** Opening THE INPUT block **

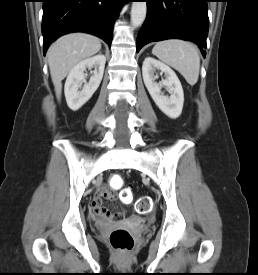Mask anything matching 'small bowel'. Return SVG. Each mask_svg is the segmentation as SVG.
Masks as SVG:
<instances>
[{
  "instance_id": "1",
  "label": "small bowel",
  "mask_w": 258,
  "mask_h": 275,
  "mask_svg": "<svg viewBox=\"0 0 258 275\" xmlns=\"http://www.w3.org/2000/svg\"><path fill=\"white\" fill-rule=\"evenodd\" d=\"M107 197L108 199H114L115 195L111 189L106 186L98 188L95 192L94 198L91 202V208L93 211L102 218H109L112 219V214L110 211L103 206L102 198ZM123 216V213H120Z\"/></svg>"
}]
</instances>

** Closing THE INPUT block **

### YOUR TASK
Return the complete data unchanged and include none of the pictures.

### PROBLEM SOLUTION
Mask anything matching 'small bowel'. Return SVG. Each mask_svg is the segmentation as SVG.
Masks as SVG:
<instances>
[{
  "instance_id": "1",
  "label": "small bowel",
  "mask_w": 258,
  "mask_h": 275,
  "mask_svg": "<svg viewBox=\"0 0 258 275\" xmlns=\"http://www.w3.org/2000/svg\"><path fill=\"white\" fill-rule=\"evenodd\" d=\"M107 197L108 199H114L115 195L111 189L106 186L98 188L95 192L94 198L91 202V208L93 211L102 218H109L112 219V214L110 211L103 206L102 198ZM123 216V213H120Z\"/></svg>"
}]
</instances>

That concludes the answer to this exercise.